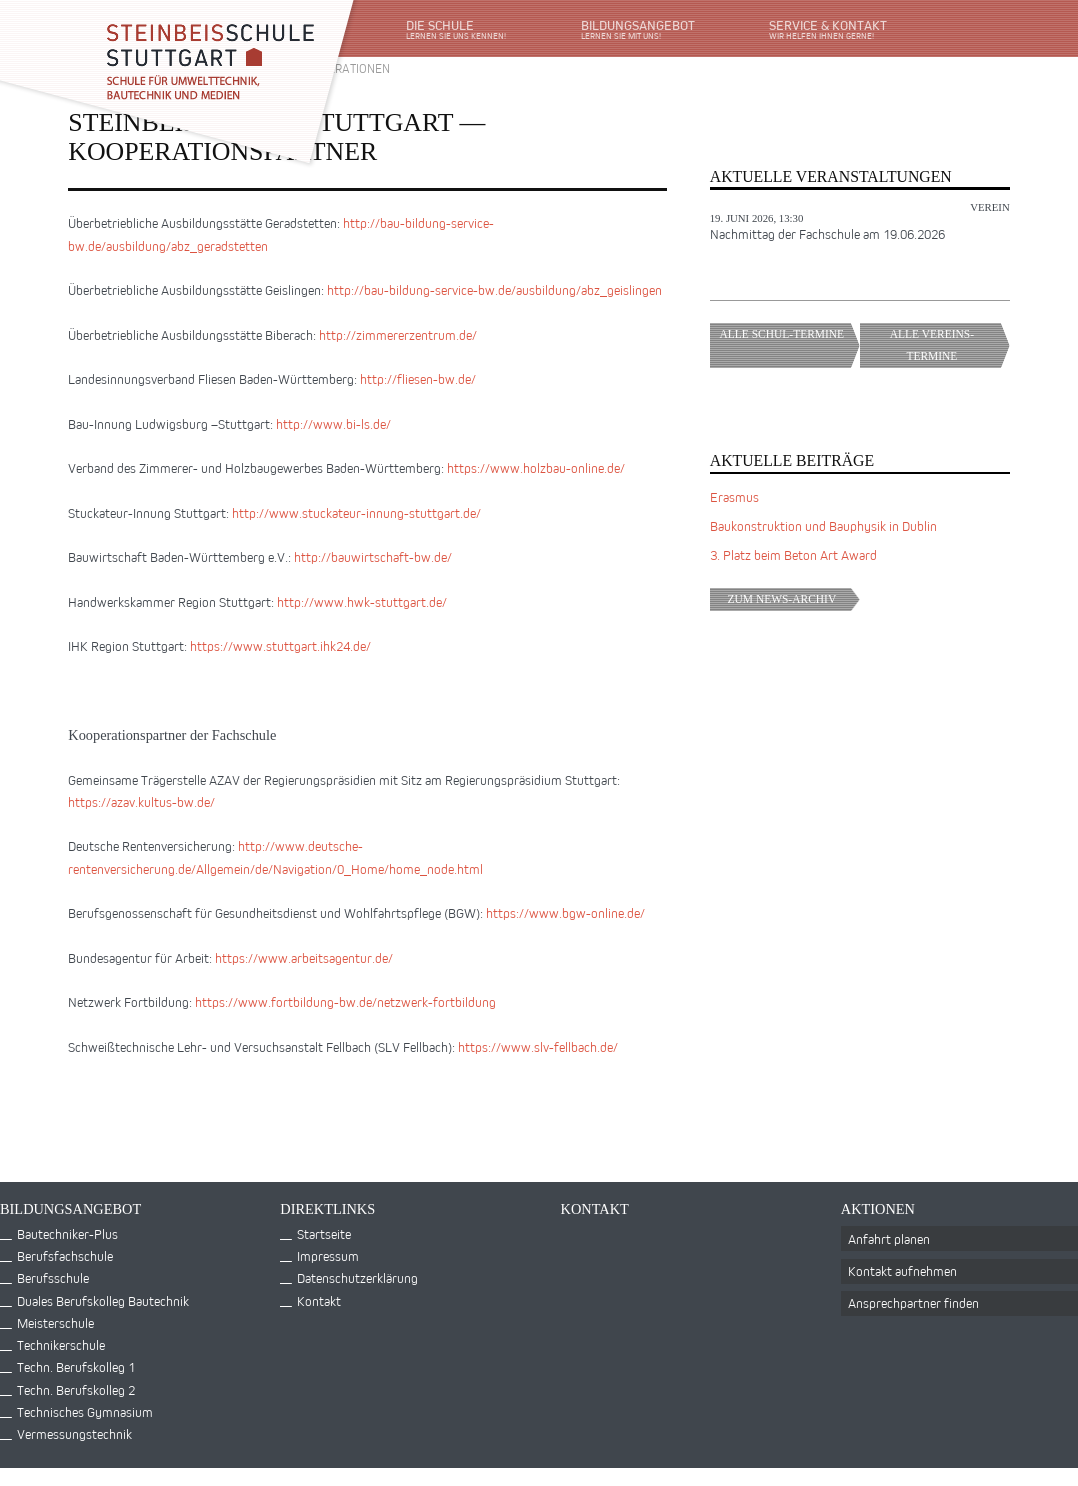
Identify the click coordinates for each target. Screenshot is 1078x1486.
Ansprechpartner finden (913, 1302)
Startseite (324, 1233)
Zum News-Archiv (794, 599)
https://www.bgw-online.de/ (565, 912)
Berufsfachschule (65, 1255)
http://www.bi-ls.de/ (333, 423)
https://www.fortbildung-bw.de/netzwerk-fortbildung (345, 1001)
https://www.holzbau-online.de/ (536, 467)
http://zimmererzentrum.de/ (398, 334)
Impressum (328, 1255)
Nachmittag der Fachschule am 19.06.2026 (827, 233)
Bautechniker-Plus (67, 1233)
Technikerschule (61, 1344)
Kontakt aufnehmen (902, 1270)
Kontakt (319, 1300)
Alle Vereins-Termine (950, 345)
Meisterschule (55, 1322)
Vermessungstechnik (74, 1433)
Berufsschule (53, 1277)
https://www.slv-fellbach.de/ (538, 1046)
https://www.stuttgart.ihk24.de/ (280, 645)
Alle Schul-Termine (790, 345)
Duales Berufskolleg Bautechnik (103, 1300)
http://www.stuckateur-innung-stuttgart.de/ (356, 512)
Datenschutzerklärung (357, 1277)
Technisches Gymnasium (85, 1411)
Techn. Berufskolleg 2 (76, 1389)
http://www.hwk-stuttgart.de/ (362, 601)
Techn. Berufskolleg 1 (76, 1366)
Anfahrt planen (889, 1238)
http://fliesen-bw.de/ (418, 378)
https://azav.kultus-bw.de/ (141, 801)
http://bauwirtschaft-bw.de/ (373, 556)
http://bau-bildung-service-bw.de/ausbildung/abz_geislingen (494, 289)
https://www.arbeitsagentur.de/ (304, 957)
======
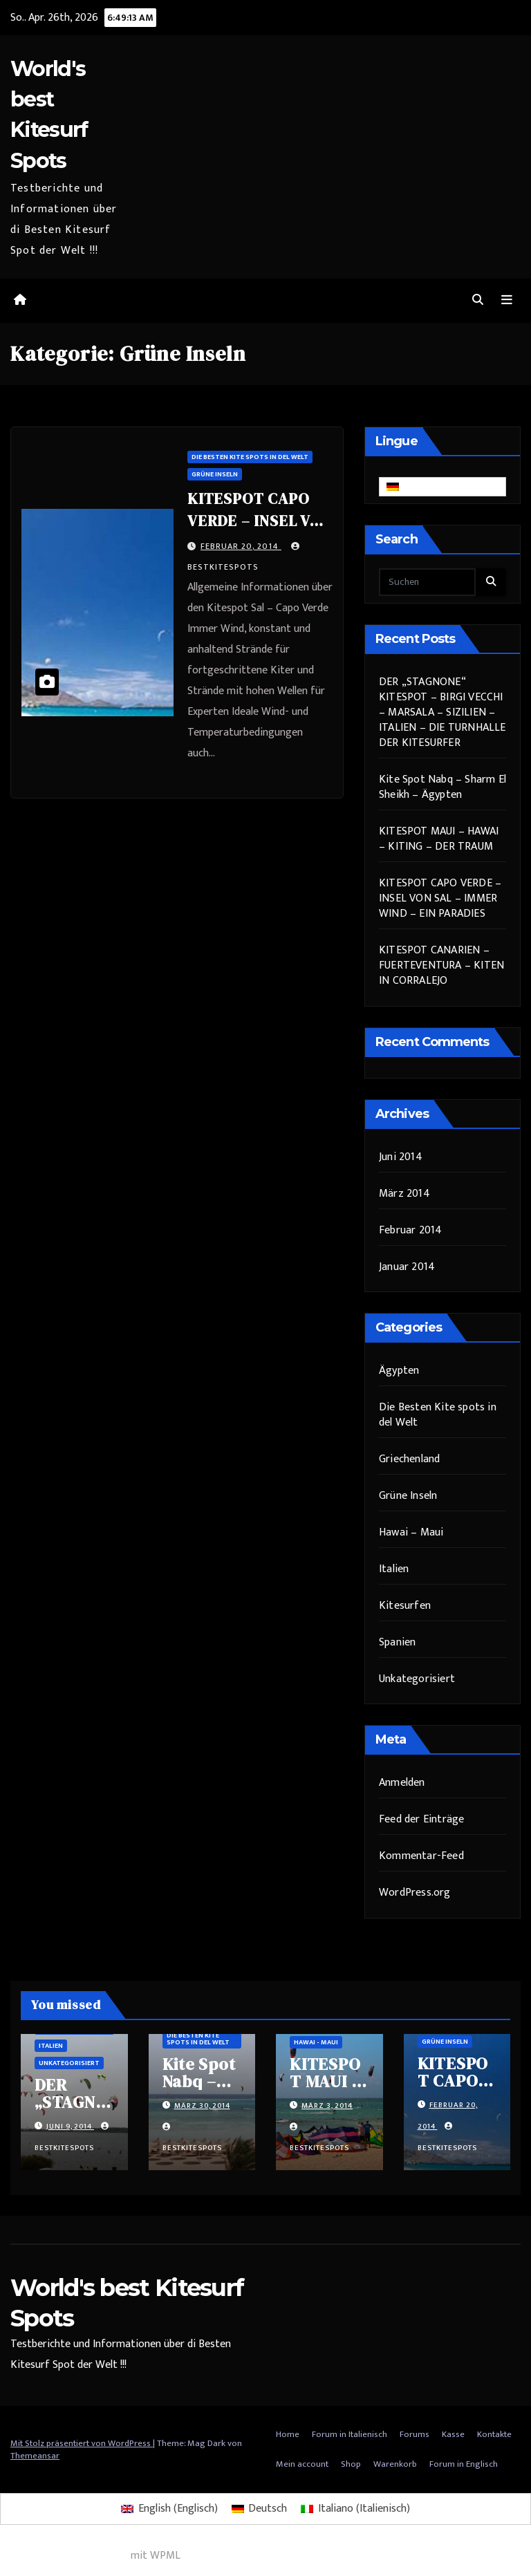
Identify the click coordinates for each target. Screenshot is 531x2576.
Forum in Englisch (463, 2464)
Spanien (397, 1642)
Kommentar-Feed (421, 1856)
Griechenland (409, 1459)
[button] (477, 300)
======
EXERCISE INSTRUCTIONS – Would you retype the lines above from the one with "https://www.bgw-online.de/ (565, 912)" down to the one with "http://zimmererzentrum.de/ (398, 334)", word for word, both ends included and no other lines?

RESULT FOR THIS EXERCISE –
https://www.bgw-online.de/ (565, 912)
Berufsfachschule (65, 1255)
http://www.bi-ls.de/ (333, 423)
https://www.fortbildung-bw.de/netzwerk-fortbildung (345, 1001)
https://www.holzbau-online.de/ (536, 467)
http://zimmererzentrum.de/ (398, 334)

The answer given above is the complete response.